While online sales account for 6% of retail spending, they’re also responsible for 34% of complaints to the Commerce Commission in regards to fair trading.
Complaints about online trading concerned everything from goods (26%), price (25%), provision of online services (20%), and non-intention to supply (5%).
Furthermore, 86% of complaints were against domestic traders.
“It is important to remember that even though there may not be a physical shop for a consumer to return to, New Zealand online retailers are still subject to the Fair Trading Act and Consumer Guarantees Act,” Goldsmith says.

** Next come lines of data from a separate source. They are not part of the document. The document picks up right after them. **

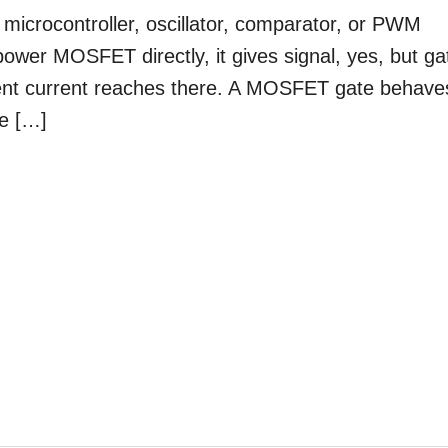
microcontroller, oscillator, comparator, or PWM
 power MOSFET directly, it gives signal, yes, but ga
ent current reaches there. A MOSFET gate behave
te […]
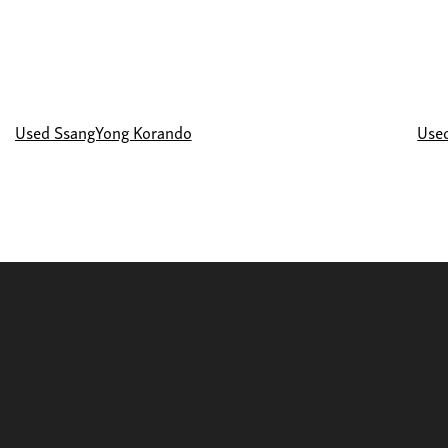
Used SsangYong Korando
Use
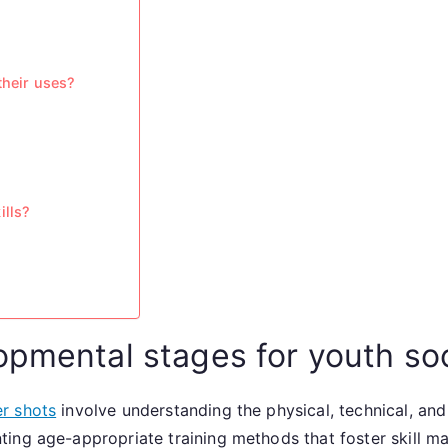
their uses?
ills?
opmental stages for youth so
r shots
involve understanding the physical, technical, an
ing age-appropriate training methods that foster skill ma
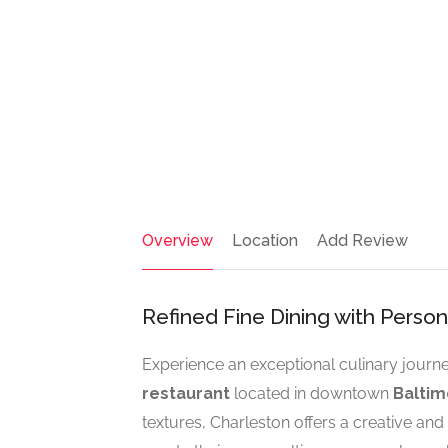
Overview
Location
Add Review
Refined Fine Dining with Perso
Experience an exceptional culinary journ
restaurant
located in downtown
Baltim
textures, Charleston offers a creative and 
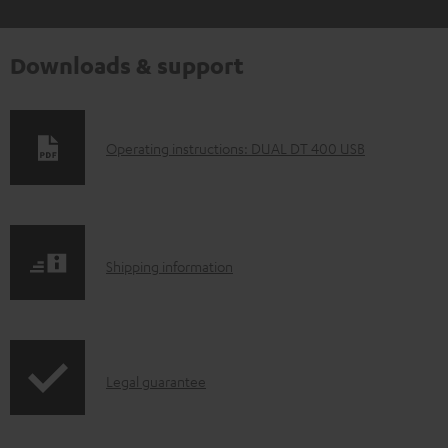
Downloads & support
D
Operating instructions: DUAL DT 400 USB
o
w
n
S
l
Shipping information
h
o
i
a
p
d
I
Legal guarantee
p
a
n
i
b
f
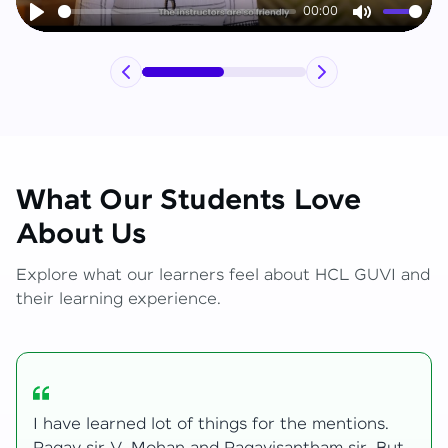
00:00
Play
Mute
What Our Students Love
About Us
Explore what our learners feel about HCL GUVI and
their learning experience.
My journey with HCL GUVI Zen Live was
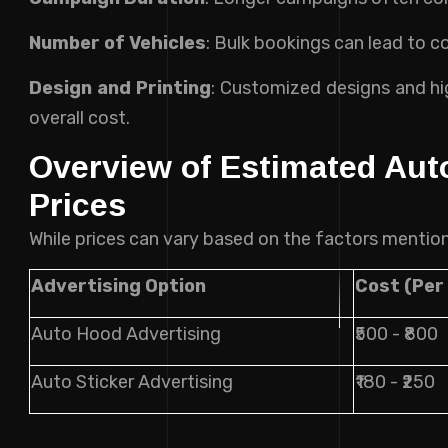
Number of Vehicles
: Bulk bookings can lead to co
Design and Printing
: Customized designs and hig
overall cost.
Overview of Estimated Aut
Prices
While prices can vary based on the factors mention
Advertising Option
Cost (Per
Auto Hood Advertising
₹500 - ₹800
Auto Sticker Advertising
₹180 - ₹250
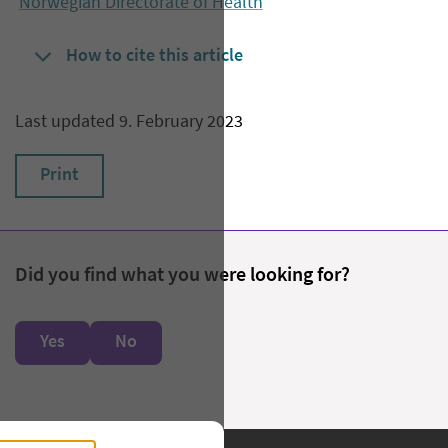
Norwegian Directorate of Health
How to cite this article
Last updated 9. February 2023
Print
Did you find what you were looking for?
Yes
No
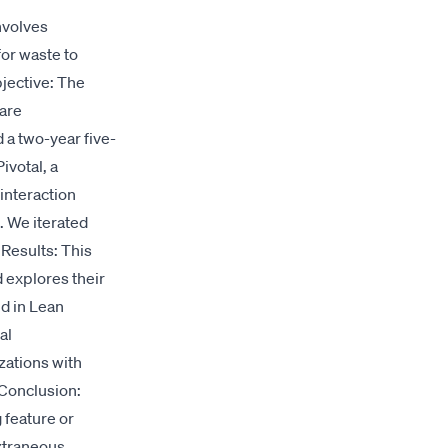
nvolves
for waste to
bjective: The
ware
a two-year five-
ivotal, a
interaction
. We iterated
 Results: This
d explores their
nd in Lean
al
zations with
 Conclusion:
 feature or
xtraneous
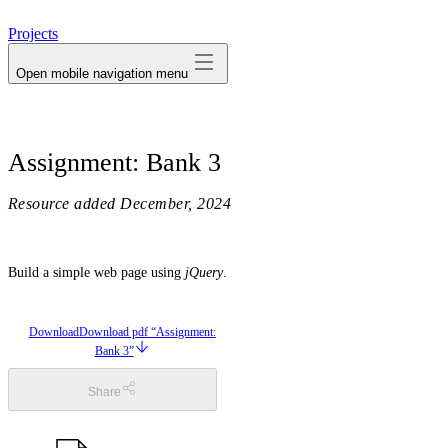
avatar
Projects
Open mobile navigation menu
Assignment: Bank 3
Resource added
December, 2024
Build a simple web page using
jQuery
.
Download
Download pdf “Assignment:
Bank 3”
Share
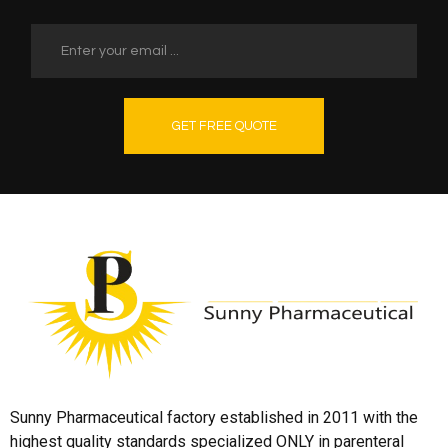
GET FREE QUOTE
Sunny Pharmaceutical factory established in 2011 with the
highest quality standards specialized ONLY in parenteral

He explains that changes made to New Zealand law in 2014 require online sellers to disclose if they are in trade, so potential consumers can be assured that the Fair Trading Act and Consumer Guarantees Acts apply.
The report cites the BNZ Online Retail Sales Report, which found that annual online sales are now worth $3 billion. Domestic retailers account for 58% of online sales, showing that the burgeoning national ecommerce trade is booming.
Electrical and electronic goods accounted for 14% of the total online spend in 2015.
The report also found that the online retail environment is increasingly becoming an on-demand space, with 21% of tablet use occurring while shoppers are in bed.
A further 44% of shoppers use smartphones to find the best price while in-store, and 35% of shoppers are willing to share information in return for personalised deals.
The report points out that Google has demoted websites that are not mobile-friendly, putting an emphasis on the importance of adaptable websites.
The report also suggests that retailers should consider an online strategy, particularly as 80% of consumers trust online reviews.
However, it pays to be wary of using Facebook as a marketing tool. The report found that last year 158 complaints were made to the Commerce Commission about Facebook sales, however it only accounts for 3% of all complaints.
Goldsmith urges consumers to find out about their rights by visiting consumerprotection.govt.nz.